PN: We watched that scene over 200 times while editing. The most meaningful thing that comes out of it is this young black woman officer is trying to find her voice in the midst of a male-dominated conversation. I saw her getting exasperated and I felt that that was a significant moment. Her argument against the 13 shots was that she thought the officer in the video gave an order to drop the knife. But he said drop the gun. So there was a disconnect in perception there that speaks to the chaotic nature of of these events. The thing that bothers people about that scene is—you can debate about whether it was necessary to use force at all, but then, do you really need to shoot 13 times? The officer who said yes, two of his brothers were killed by gang violence. He became a cop because he wanted to make a difference. That cop is generally perceived one way by viewers, but they might see him differently if they knew that backstory.

MJ: A big OPD prostitution scandal happened just as you were wrapping up your shooting. How did that change things?
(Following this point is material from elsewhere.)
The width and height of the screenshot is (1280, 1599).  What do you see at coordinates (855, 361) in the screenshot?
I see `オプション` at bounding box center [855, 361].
PN: We had to re-cut the film. But first we grappled with whether we were going to put it in the film at all. The thrust to that point was looking at reform from the perspective of dealing with implicit bias, and relating that to the reality that cops face every day. The sex scandal was different. The common thread was abuse of power. But the sex scandal was also about a kind of institutional failure on a moral issue that was different from the race issue. We thought it deserved its own film. In the end, we decided on the framing: “We followed the police department for two years after Ferguson and this is what we saw.” And the cinema-vérité style helps that.
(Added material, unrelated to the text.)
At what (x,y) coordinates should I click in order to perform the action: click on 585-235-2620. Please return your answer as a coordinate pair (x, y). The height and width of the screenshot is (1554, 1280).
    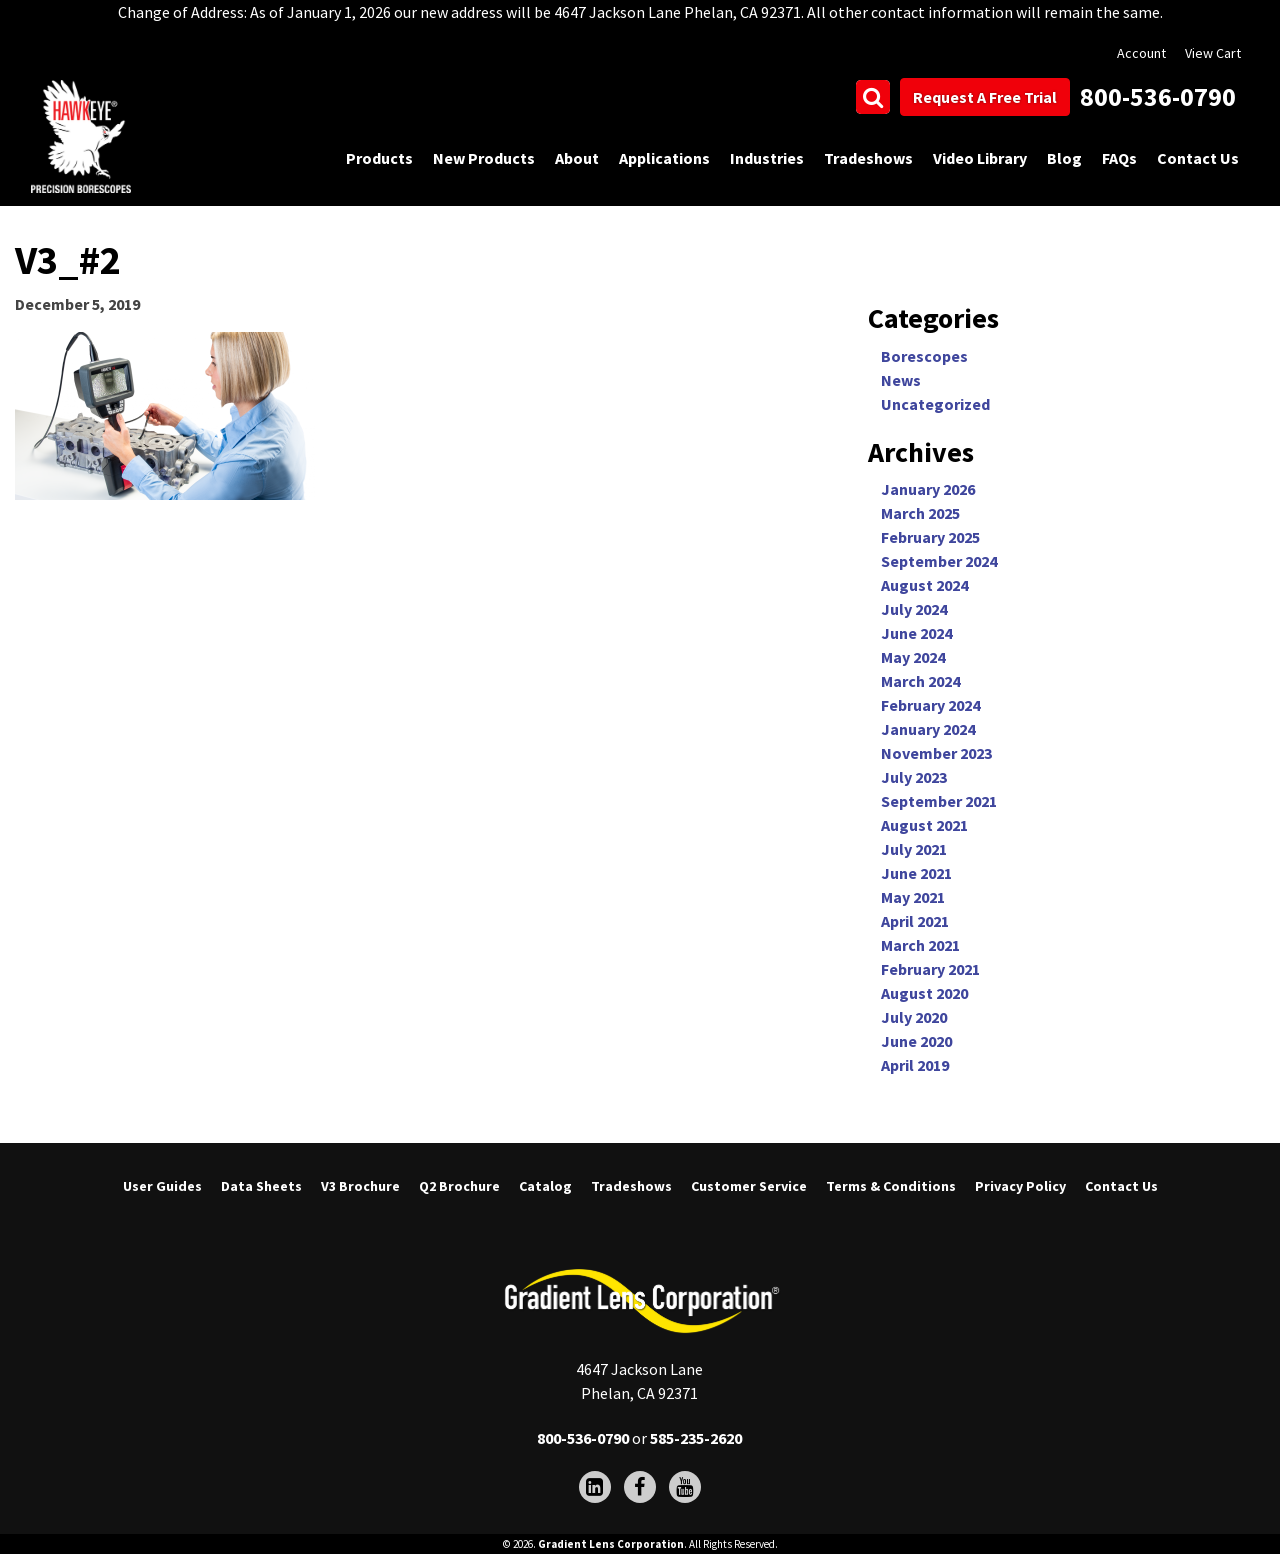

MJ: The film still doesn’t really grapple with the fact that you have this police chief, Sean Whent, who is presented as a reformer—and yet he led a cover-up of the sex scandal that resulted in his ouster. So is this guy committed to police accountability or isn’t he?
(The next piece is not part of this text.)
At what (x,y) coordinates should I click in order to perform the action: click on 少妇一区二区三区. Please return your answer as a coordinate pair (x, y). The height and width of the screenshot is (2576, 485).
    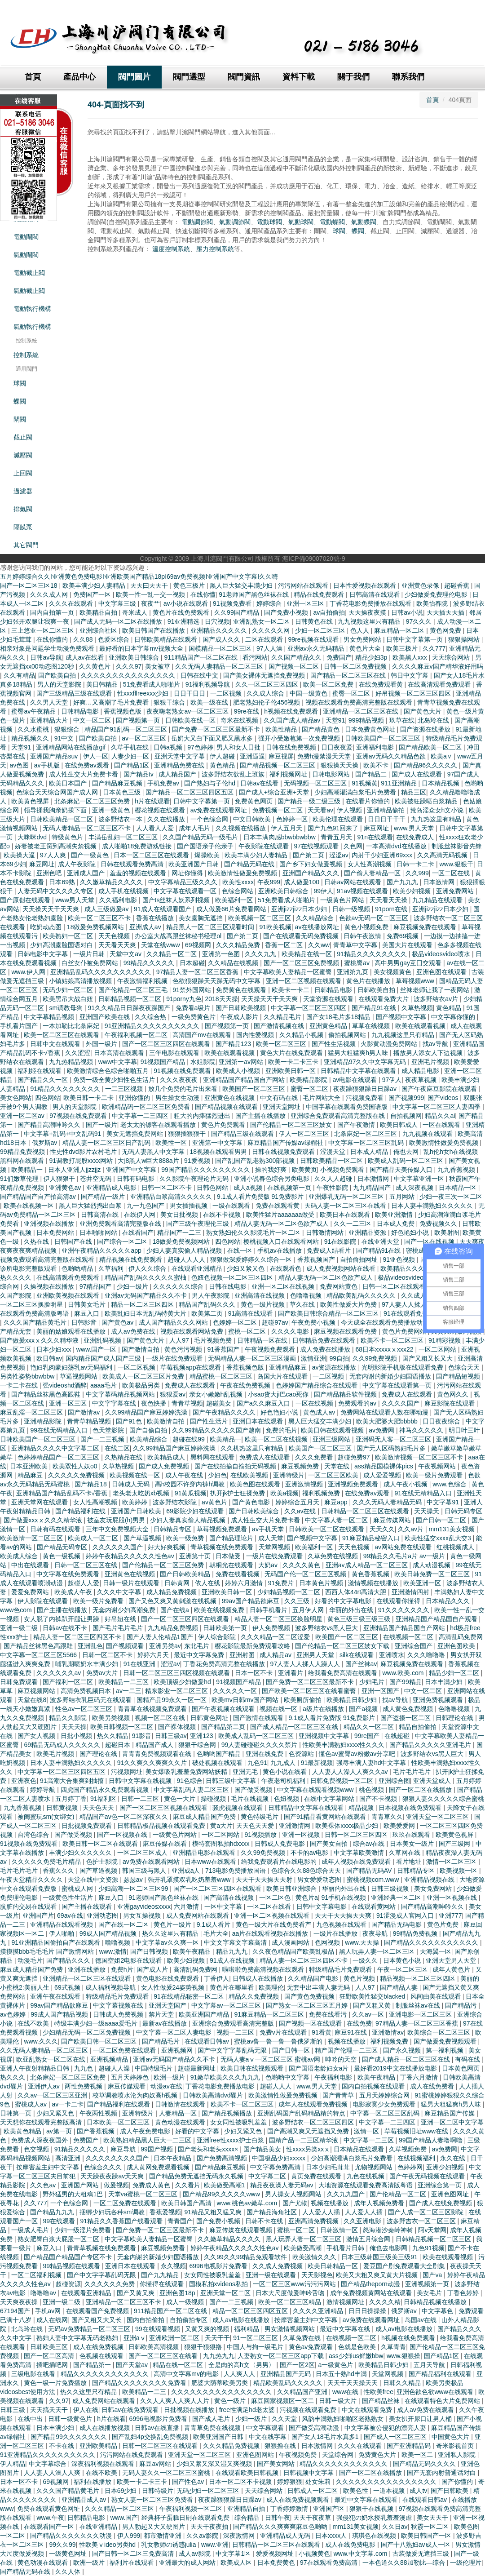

PN: It appears Whent was so close to satisfying the terms of the consent decree that when the scandal broke, he wanted to sidestep it so that coming out from under federal oversight wouldn’t be jeopardized. Is it a Shakespearean tragedy? Was this a true reformer who got caught up and went the wrong way? Or was this a guy who was unfit from the beginning? That’s something people are going to have to decide for themselves.

MJ: Jeff Sessions is working to roll back federal oversight of local law enforcement. What do you think about that after spending so much time with the OPD?

PN: The sex scandal wouldn’t have come to light without federal oversight. So we need to ask ourselves: “Is that a wise choice on a national level, when we clearly have issues at the institutional level with corruption, morality, implicit bias—all of these things and, further, the responsibility of citizens in helping to formulate a new model for community safety. Some of these are dangerous cities. And so one thing this film is looking to do is show people that cops have a difficult job. The conversation about police accountability needs to sit alongside the underlying problems that we are having in our communities. It’s asking you to hold two truths simultaneously.